ADR-22: Scheduler Removal and Railway Cron Migration
🇰🇷 한국어 버전
| Date | Author | Repos |
|---|---|---|
| 2026-02-02 | @KubrickCode | worker, infra |
Status
Accepted - Supersedes ADR-01: Scheduled Re-collection
Context
Original Architecture Problem
The Scheduler service (ADR-01) was designed to pre-analyze repositories for instant user responses. However, operational data revealed fundamental cost-benefit issues:
| Metric | Expected | Actual |
|---|---|---|
| Analysis time | 30+ seconds | ~5 seconds |
| Pre-compute value | High | Low (5s wait is acceptable) |
| Data freshness | Maintainable | Impossible for active repos |
| Storage growth | Controlled | Rapid (unviewed results) |
| 24/7 running cost | Justified | Excessive for utility |
Why Pre-Compute Failed
- Low value proposition: 5-second analysis time is acceptable for users
- Freshness impossible: Active repositories have frequent commits, making pre-computed results immediately stale
- Database bloat: Unviewed analysis results accumulated rapidly
- Cost inefficiency: 24/7 scheduler running cost exceeded actual utility
Scheduler Architecture Overhead
The Scheduler service introduced significant complexity:
- Distributed locking: PostgreSQL-based lock for single-instance guarantee
- go-cron internal scheduling: In-process cron job management
- 24/7 running cost: Always-on service with minimal actual work
- Failure coupling: Scheduler failure affected all scheduled jobs
Decision
Remove the Scheduler service entirely. Migrate to Railway Cron triggers with individual single-purpose binaries.
New Architecture
┌─────────────────────────────────────────────────────────────┐
│ Before (Scheduler Service) │
├─────────────────────────────────────────────────────────────┤
│ cmd/scheduler/ → 24/7 running, internal go-cron │
│ ├── Auto-refresh cron job │
│ ├── Distributed lock (PostgreSQL) │
│ └── Cleanup jobs (embedded) │
└─────────────────────────────────────────────────────────────┘
┌─────────────────────────────────────────────────────────────┐
│ After (Railway Cron) │
├─────────────────────────────────────────────────────────────┤
│ cmd/analyzer/ → Queue consumer (River, ON_FAILURE) │
│ cmd/spec-generator/ → Queue consumer (River, ON_FAILURE) │
│ cmd/retention-cleanup/→ Cron binary (Railway, "0 3 * * *") │
│ cmd/enqueue/ → Manual utility │
└─────────────────────────────────────────────────────────────┘Railway Cron Configuration
Each cron job is a separate Railway service with its own configuration:
retention-cleanup/railway.json:
{
"$schema": "https://railway.com/railway.schema.json",
"build": {
"builder": "DOCKERFILE",
"dockerfilePath": "infra/retention-cleanup/Dockerfile"
},
"deploy": {
"cronSchedule": "0 3 * * *",
"restartPolicyType": "NEVER"
}
}Key configuration points:
cronSchedule: Standard cron expression for schedulingrestartPolicyType: NEVER: Binary runs to completion and exits- Separate Dockerfile per service for clean build isolation
Options Considered
Option A: Railway Cron + Individual Binaries (Selected)
How It Works:
- Each periodic task becomes an independent Go binary
- Railway triggers binary execution via cron expression
- Binary runs to completion and exits (no 24/7 process)

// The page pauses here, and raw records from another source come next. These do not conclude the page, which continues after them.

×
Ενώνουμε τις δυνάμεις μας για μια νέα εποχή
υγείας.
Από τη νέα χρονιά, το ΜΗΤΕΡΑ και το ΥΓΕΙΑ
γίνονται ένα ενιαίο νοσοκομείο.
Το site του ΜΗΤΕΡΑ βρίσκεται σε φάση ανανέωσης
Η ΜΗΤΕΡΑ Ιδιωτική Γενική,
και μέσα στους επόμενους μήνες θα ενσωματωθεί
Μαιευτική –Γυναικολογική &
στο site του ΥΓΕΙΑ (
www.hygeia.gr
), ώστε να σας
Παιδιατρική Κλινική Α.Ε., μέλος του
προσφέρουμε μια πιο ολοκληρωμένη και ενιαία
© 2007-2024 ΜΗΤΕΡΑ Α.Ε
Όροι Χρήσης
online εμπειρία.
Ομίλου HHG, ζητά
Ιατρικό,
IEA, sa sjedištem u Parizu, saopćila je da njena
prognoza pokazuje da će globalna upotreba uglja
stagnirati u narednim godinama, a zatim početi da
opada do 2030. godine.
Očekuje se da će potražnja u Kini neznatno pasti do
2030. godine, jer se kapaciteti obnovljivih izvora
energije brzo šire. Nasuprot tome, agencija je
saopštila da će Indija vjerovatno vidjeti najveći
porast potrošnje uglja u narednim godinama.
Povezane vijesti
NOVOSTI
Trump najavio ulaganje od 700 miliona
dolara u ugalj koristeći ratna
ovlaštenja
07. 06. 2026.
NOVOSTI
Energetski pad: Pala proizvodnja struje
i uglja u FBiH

- No distributed locking needed (Railway handles single execution)
Pros:
- No 24/7 running cost for cron scheduling
- No distributed lock complexity (platform manages this)
- Per-job cost visibility in Railway dashboard
- Railway handles scheduling reliability and retries
- Simpler deployment (just a binary that exits)

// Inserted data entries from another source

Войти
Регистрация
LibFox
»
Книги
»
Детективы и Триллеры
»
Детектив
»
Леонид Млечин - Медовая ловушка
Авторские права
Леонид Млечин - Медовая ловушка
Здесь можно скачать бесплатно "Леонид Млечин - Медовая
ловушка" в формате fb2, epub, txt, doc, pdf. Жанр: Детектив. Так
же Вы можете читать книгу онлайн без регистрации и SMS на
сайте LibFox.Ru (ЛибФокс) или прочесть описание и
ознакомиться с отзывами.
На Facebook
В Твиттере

- Independent scaling and configuration per job
Cons:
- Cold start latency for each execution
- Railway platform dependency for scheduling
- Requires Railway IaC for each cron job
Option B: Keep Scheduler with Reduced Scope
Description:
Maintain Scheduler but remove auto-refresh; keep only cleanup jobs.
Pros:
- Minimal code changes
- Existing monitoring and alerting preserved
- Familiar operational model
Cons:
- Still requires 24/7 process for infrequent jobs
- Distributed lock complexity remains
- Cost not proportional to actual work
Option C: External Cron Service (GitHub Actions, CloudWatch)
Description:
Use external cron triggers that invoke API endpoints or queue jobs.
Pros:
- Free tier available (GitHub Actions)
- Platform-agnostic approach
- No Railway-specific configuration
Cons:
- Additional security surface (exposed endpoints)
- Cross-service coordination complexity
- Rate limiting and retry logic needed
- Monitoring fragmentation
Implementation
Removed Components
Files deleted from worker repository:
src/cmd/scheduler/main.go
src/internal/app/bootstrap/scheduler.go
src/internal/app/container_scheduler.go
src/internal/domain/analysis/autorefresh.go
src/internal/domain/analysis/decay.go
src/internal/handler/scheduler/autorefresh.go
src/internal/infra/scheduler/cron.go
src/internal/infra/scheduler/lock.go
src/internal/usecase/autorefresh/refresh.goNew Binary Structure
cmd/
├── analyzer/ # Queue consumer (River)
├── spec-generator/ # Queue consumer (River)
├── retention-cleanup/ # Cron binary (Railway)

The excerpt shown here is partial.